With the presidential elections drawing closer, rumors of possible early parliamentary elections increase by the hour. Political parties battle for the media spotlight and spreading such rumors offers an easy path to draw attention. The Bulgarian Socialist Party (BSP) and the Movement for Rights and Freedoms (MRF) have already urged the Prime Minister to resign following the unsuccessful bid of Bulgarian EU Commissioner Kristalina Georgieva to become the next UN Secretary General. PM Boyko Borissov himself gave an indication that he might call a snap vote if the GERB's candidate for president, Tsetska Tsacheva, is not leading in the first round of November elections. There is even a conspiracy theory that GERB has deliberately chosen the least popular candidate in their ranks. Data of Alpha Research polling agency shows that Mrs.Tsacheva's approval rating is half that of Sofia Mayor Yordanka Fandakova, whose possible nomination was discussed in all seriousness. A loss for GERB's candidate will give the Socialist Party a president and in turn they will support the government, the conspiracy theory goes. In addition, the presidential elections will show that GERB's partner in the government coalition, the Reformist Bloc, has no popular support, the supporters of this scenario claim. This outcome will give Mr Borissov a motive to get rid of the RB and one more reason to embrace a coalition with BSP. The Prime Minister already threatened the RB ministers in the cabinet with expulsion from the government in a recent row over the Election codex.

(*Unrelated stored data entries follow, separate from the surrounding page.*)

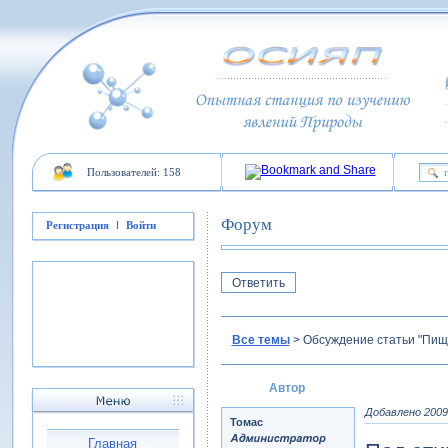
Пользователей: 158
Форум
Регистрация
Войти
Ответить
Все темы
>
Обсуждение статьи "Пища
Автор
Добавлено 2009-
Томас
Главная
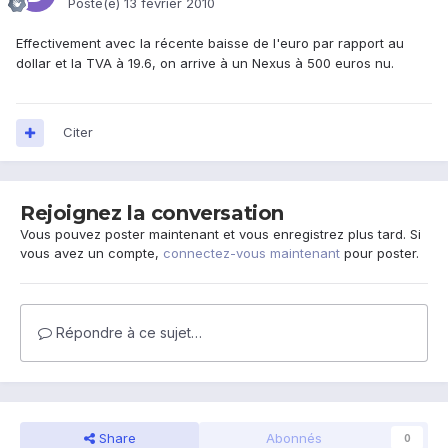
Posté(e)
13 février 2010
Effectivement avec la récente baisse de l'euro par rapport au
dollar et la TVA à 19.6, on arrive à un Nexus à 500 euros nu.
Citer
Rejoignez la conversation
Vous pouvez poster maintenant et vous enregistrez plus tard. Si
vous avez un compte,
connectez-vous maintenant
pour poster.
Répondre à ce sujet…
Share
Abonnés
0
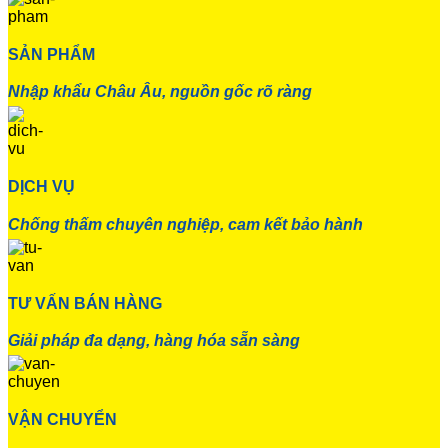
SẢN PHẨM
Nhập khẩu Châu Âu, nguồn gốc rõ ràng
DỊCH VỤ
Chống thấm chuyên nghiệp, cam kết bảo hành
TƯ VẤN BÁN HÀNG
Giải pháp đa dạng, hàng hóa sẵn sàng
VẬN CHUYỂN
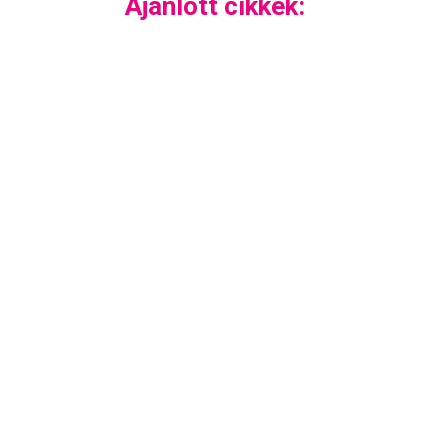
Ajánlott cikkek:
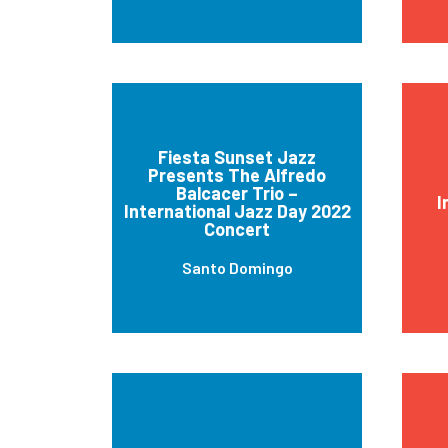
Fiesta Sunset Jazz
Presents The Alfredo
Balcacer Trio –
I
International Jazz Day 2022
Concert
Santo Domingo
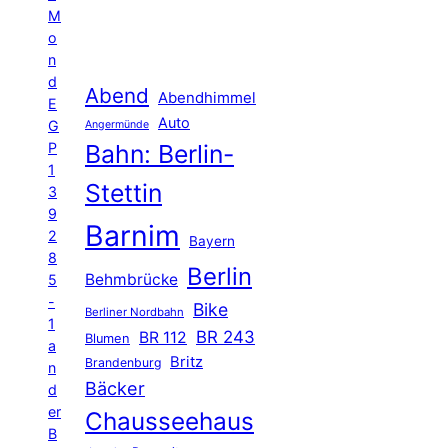
M
o
n
d
Abend
Abendhimmel
E
Auto
G
Angermünde
P
Bahn: Berlin-
1
Stettin
3
9
Barnim
2
Bayern
8
Berlin
Behmbrücke
5
-
Bike
Berliner Nordbahn
1
BR 243
BR 112
Blumen
a
Britz
Brandenburg
n
Bäcker
d
er
Chausseehaus
B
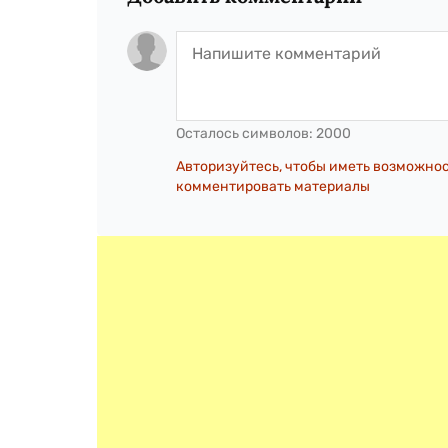
Осталось символов:
2000
Авторизуйтесь, чтобы иметь возможно
комментировать материалы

A hypothetical grand coalition between GERB and BSP will be a game changer, but not necessarily a good one. In theory, in the current ruling coalition setting, GERB's most populist instincts are restrained by the Reformist Bloc - a motley crew of right-wing parties who claim to pursue a reformist agenda. If GERB and BSP join forces, it is quite possible that they will try to outdo each other's rhetoric on immigration issues, EU-bashing, finding new ways to please Russia and investing taxpayers' money in grandiose, yet futile projects. Given the increased migratory pressure, the government formula will certainly include a "national salvation" badge and one more reason for populist policies.

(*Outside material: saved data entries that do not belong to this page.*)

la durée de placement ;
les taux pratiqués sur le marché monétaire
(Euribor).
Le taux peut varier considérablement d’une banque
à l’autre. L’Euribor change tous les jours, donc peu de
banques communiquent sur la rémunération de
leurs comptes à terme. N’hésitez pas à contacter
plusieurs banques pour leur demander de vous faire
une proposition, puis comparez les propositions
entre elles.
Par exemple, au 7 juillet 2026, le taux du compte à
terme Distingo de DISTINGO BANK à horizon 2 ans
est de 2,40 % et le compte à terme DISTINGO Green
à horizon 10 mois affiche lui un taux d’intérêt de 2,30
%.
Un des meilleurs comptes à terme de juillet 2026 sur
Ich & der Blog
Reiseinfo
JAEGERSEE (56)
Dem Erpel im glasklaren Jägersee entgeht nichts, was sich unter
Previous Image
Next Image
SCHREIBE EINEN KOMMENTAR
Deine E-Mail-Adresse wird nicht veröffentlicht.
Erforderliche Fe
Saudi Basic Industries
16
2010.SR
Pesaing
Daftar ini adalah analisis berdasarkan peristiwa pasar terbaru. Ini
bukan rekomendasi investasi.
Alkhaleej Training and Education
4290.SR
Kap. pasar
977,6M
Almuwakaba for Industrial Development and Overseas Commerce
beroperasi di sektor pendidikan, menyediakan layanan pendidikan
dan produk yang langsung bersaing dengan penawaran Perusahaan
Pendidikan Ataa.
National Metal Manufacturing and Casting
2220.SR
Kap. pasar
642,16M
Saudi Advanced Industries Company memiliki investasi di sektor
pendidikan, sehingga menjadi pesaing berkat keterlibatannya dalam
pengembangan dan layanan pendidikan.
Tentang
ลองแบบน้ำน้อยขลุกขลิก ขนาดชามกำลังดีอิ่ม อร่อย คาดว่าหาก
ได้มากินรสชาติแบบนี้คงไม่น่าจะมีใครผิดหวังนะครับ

An alternative theory predicts that Boyko Borissov will call snap elections regardless of the result of the upcoming vote for president, because the government is losing steam. GERB's own commissioned polls show that support for Boyko Borissov is falling and he would have been unable to win the presidential elections in the first round. Borissov didn't want to risk a second round and decided not to run. But a weak result for GERB in the presidential elections will give him reason to ask the voters for a new mandate. Parliamentary elections have different dynamics in comparison to the presidential elections: they tend to split the vote and if fewer parties pass the 4% threshold required to enter parliament, then the biggest party will gain the most. This seems quite a possible scenario given that last polls show that even the MRF with its traditionally strong ethnic vote is losing traction with its supporters.
Despite the flurry of conspiracy theories, when rumors of snap elections in Bulgaria become this pervasive, it usually means they are unfounded. Even in 2013 and 2014, when the previous government of Boyko Borissov and the government of his successor Plamen Oresharski faced massive protests and calls for resignation, the decisions to call early elections came as a surprise.
There are many signals that GERB is unwilling to take risks. For example, only two months ago PM Borissov declared that he would call early parliamentary elections if his party loses the president's post. Few weeks before the elections he changed his mind. The prospect of defeat (no matter how distant) made him state that a snap vote will be called only if GERB loses the elections in the first round (statistically impossible).
But the snap elections rumors persist. So don't be surprised if the election season continues for a while longer.